Plus several old bags of both genders who scowl and grumble.
Country people are naturally paranoid and suspicious, and tend to be cold and offish toward outsiders such as myself. As, with skin that glows in the dark and horns growing out of my head (meaning that I'm Caucasian), I naturally am.
For all they know I work for the salt gabelle (鹽稅 'yim seui') and the tax office, and will demand that they fill out forms in a language they don't understand.
Or, even worse, start dancing while strewing mininimity.
Yeah, I know. It's their own private world.
And in a way I represent invasion.
The other side of the wall.
The stench of other.
Bumpkin rebels. I am fully aware that it took tyrants to keep their country together. If it had been left to the salt of the earth, they would have fallen apart into several warring states.
Which, several times, they did.
As a whitey-white individual (鬼佬) semiliterate in Chinese and speaking Cantonese I am an anomaly, but despite the love of the odd and unusual which many Chinese have, that bunch of snooty country folk want more than that. And I'm just not entertaining or engaging.
It is significant that only in their ancestral district, (四邑 'sei yap', "four counties"), gun towers and heavily fortified farms (碉樓 'diu lau', "rock-hewn tower"; 砲樓 'paau lau', "cannon tower") were widespread, to ward off bandits and the outside world. Extreme local poverty alleviated by funds from overseas made them more paranoid of everything. So, massive multi-storey buildings with metres-thick walls, iron doors, and turrets. Basically, bunkers.
Common in rural Kaiping (開平 'hoi ping').
[Paraoia: 偏執狂 ('pin jaap kwong'); 妄想症 ('mong seung jing'); 仇外心 ('chaau ngoi sam').]

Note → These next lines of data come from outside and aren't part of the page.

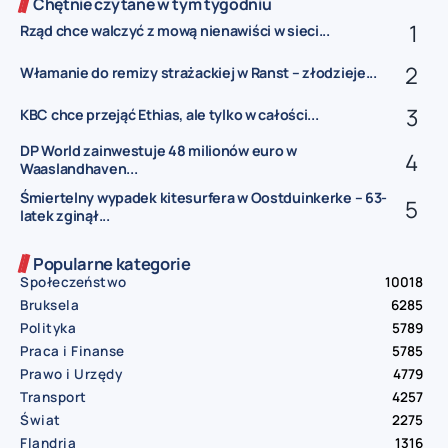
Chętnie czytane w tym tygodniu
Rząd chce walczyć z mową nienawiści w sieci...
Włamanie do remizy strażackiej w Ranst – złodzieje...
KBC chce przejąć Ethias, ale tylko w całości...
DP World zainwestuje 48 milionów euro w
Waaslandhaven...
Śmiertelny wypadek kitesurfera w Oostduinkerke – 63-
latek zginął...
Popularne kategorie
Społeczeństwo
10018
Bruksela
6285
Polityka
5789
Praca i Finanse
5785
Prawo i Urzędy
4779
Transport
4257
Świat
2275
Flandria
1316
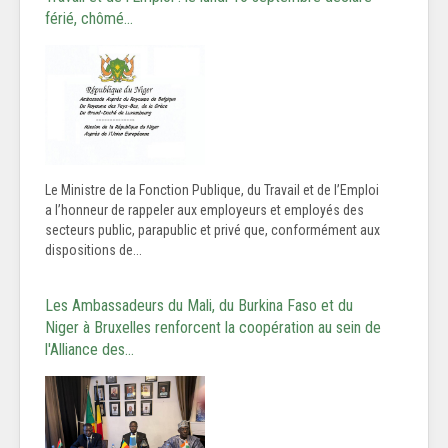
férié, chômé…
Le Ministre de la Fonction Publique, du Travail et de l’Emploi
a l’honneur de rappeler aux employeurs et employés des
secteurs public, parapublic et privé que, conformément aux
dispositions de...
Les Ambassadeurs du Mali, du Burkina Faso et du
Niger à Bruxelles renforcent la coopération au sein de
l'Alliance des…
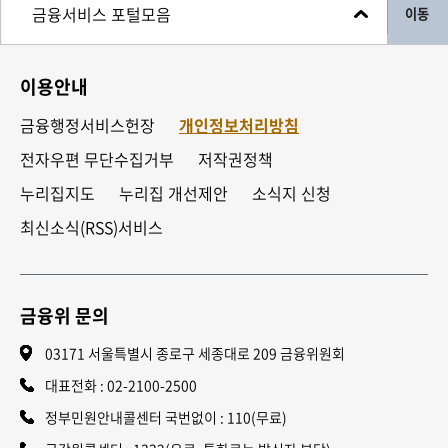
이동
이용안내
금융행정서비스헌장
개인정보처리방침
전자우편 무단수집거부
저작권정책
누리집지도
누리집 개선제안
소식지 신청
최신소식(RSS)서비스
금융위 문의
03171 서울특별시 종로구 세종대로 209 금융위원회
대표전화 :
02-2100-2500
정부민원안내콜센터 국번없이 : 110(무료)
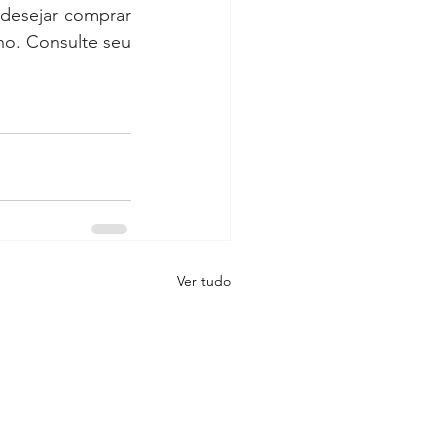
 desejar comprar 
o. Consulte seu 
Ver tudo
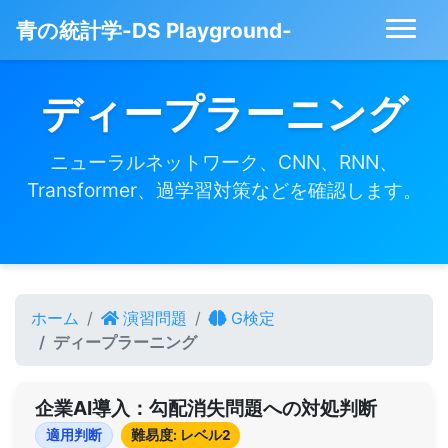
青の統計学-DS Playground-
ディープラーニング
ニューラルネットワーク、CNN、RNN、
Transformer、過学習対策などを確認します。
ホーム
演習問題
G検定
ディープラーニング
企業AI導入：勾配消失問題への対処判断
適用判断
難易度: レベル2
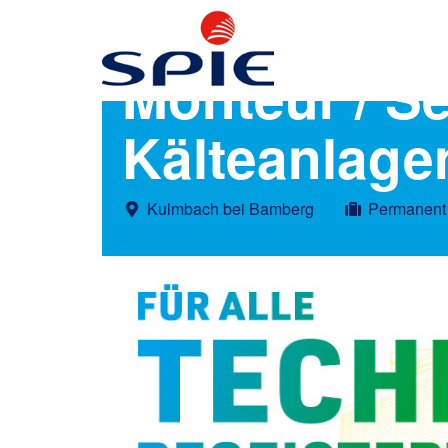
Monteur / Se
Kälteanlage
Kulmbach bei Bamberg
Permanent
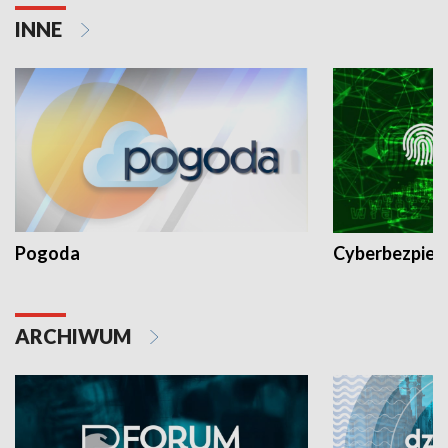
INNE
Pogoda
Cyberbezpiec
ARCHIWUM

I have learned not to go there when it's busy during lunch time. Unfortunately the "Resist Foreign Imperialism & Pipe-smoking Dutchmen Revolutionary Association" (反外國帝國主義和抽煙斗的荷蘭人革命協會 'faan ngoi kwok tai kwok jyu yi wo chaau yin tau dik ho lan yan gaak ming hip wui') now gathers there most days, having bailed out from another place to which I go. Good, because there are now only two dingos who frequent that place, and usually I don't encounter them there anymore. But it is closed on Thursdays.
The number of bakery coffeeshops in Chinatown has decreased.
And I've already been to the other establishment run by the same fine people this week.
So where do I go today for tea-time?
係一個好嚴重嘅問題。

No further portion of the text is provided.